Recently, the architect Ilya Utkin told us about his project for a residential complex in Kadashi. This project - much smaller in size compared to what the developer had planned to build near the Church of the Resurrection in Kadashi earlier - is based on the memory of the history of the place: a sausage factory that existed here in the 19th century. Despite the delicacy of the approach to context, the project has its supporters and opponents. Another project appeared, based on the idea of reproducing urban plaster classicism; the church community opposes any construction. The controversy continues. Meanwhile, the Arkhnadzor movement supported Ilya Utkin's project. We are publishing a commentary by one of the most famous activists of the movement Natalia Samover.
“If this project is implemented, it will become, in my opinion, an exemplary example of the regeneration of the historical urban environment, because it has found a complex balance between the obvious value of the area's environmental characteristics and the requirements of modern use.

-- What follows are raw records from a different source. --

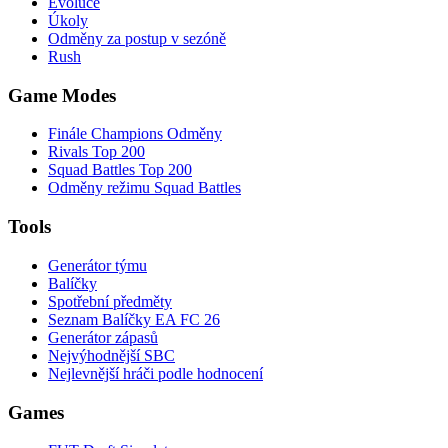
Evoluce
Úkoly
Odměny za postup v sezóně
Rush
Game Modes
Finále Champions Odměny
Rivals Top 200
Squad Battles Top 200
Odměny režimu Squad Battles
Tools
Generátor týmu
Balíčky
Spotřební předměty
Seznam Balíčky EA FC 26
Generátor zápasů
Nejvýhodnější SBC
Nejlevnější hráči podle hodnocení
Games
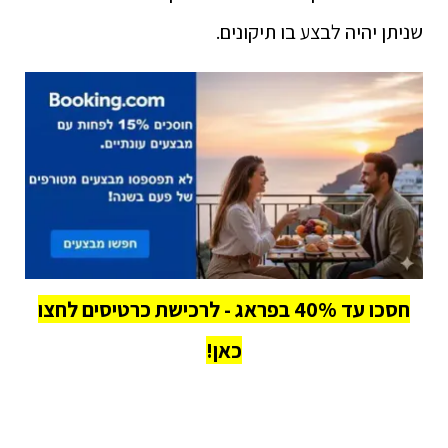
שניתן יהיה לבצע בו תיקונים.
חסכו עד 40% בפראג - לרכישת כרטיסים לחצו
כאן!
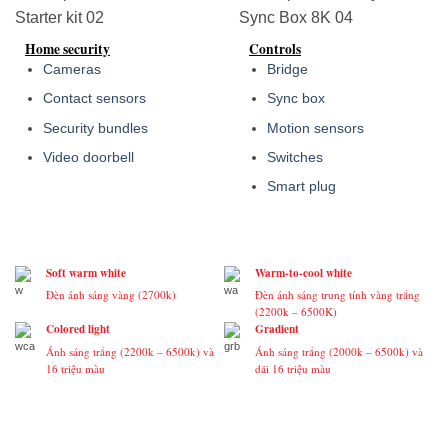
Home security
Controls
Cameras
Bridge
Contact sensors
Sync box
Security bundles
Motion sensors
Video doorbell
Switches
Smart plug
Soft warm white
Warm-to-cool white
Đèn ánh sáng vàng (2700k)
Đèn ánh sáng trung tính vàng trắng
(2200k – 6500K)
Colored light
Gradient
Ánh sáng trắng (2200k – 6500k) và
Ánh sáng trắng (2000k – 6500k) và
16 triệu màu
dải 16 triệu màu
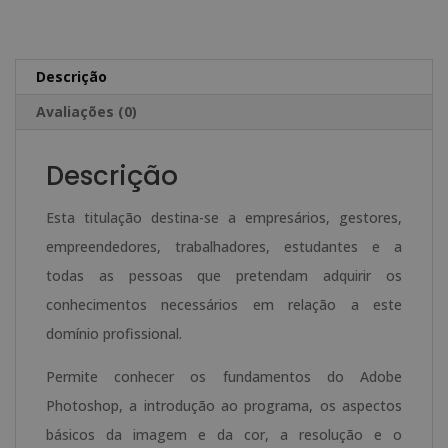
em
e
Photoshop
r
-
n
Descrição
Selo
a
Avaliações (0)
de
t
Notário
i
Descrição
Europeu
v
-
e
Esta titulação destina-se a empresários, gestores,
:
empreendedores, trabalhadores, estudantes e a
todas as pessoas que pretendam adquirir os
conhecimentos necessários em relação a este
domínio profissional.
Permite conhecer os fundamentos do Adobe
Photoshop, a introdução ao programa, os aspectos
básicos da imagem e da cor, a resolução e o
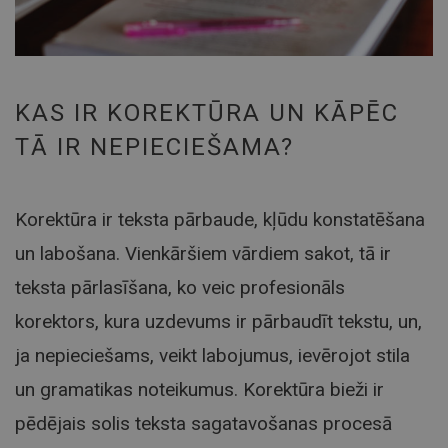
KAS IR KOREKTŪRA UN KĀPĒC
TĀ IR NEPIECIEŠAMA?
Korektūra ir teksta pārbaude, kļūdu konstatēšana
un labošana. Vienkāršiem vārdiem sakot, tā ir
teksta pārlasīšana, ko veic profesionāls
korektors, kura uzdevums ir pārbaudīt tekstu, un,
ja nepieciešams, veikt labojumus, ievērojot stila
un gramatikas noteikumus. Korektūra bieži ir
pēdējais solis teksta sagatavošanas procesā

It is only necessary to add that on the territory next to the projected buildings there is still one status monument - the Deer Chambers of the first half of the 18th century. This building is younger than the Church of the Resurrection, but older than the sausage factory. A kind of sign of the depth and multi-layered history of the Kadash. Utkin orients to the facade of these chambers the route of the Kadashevsky deadlock, which he is extending.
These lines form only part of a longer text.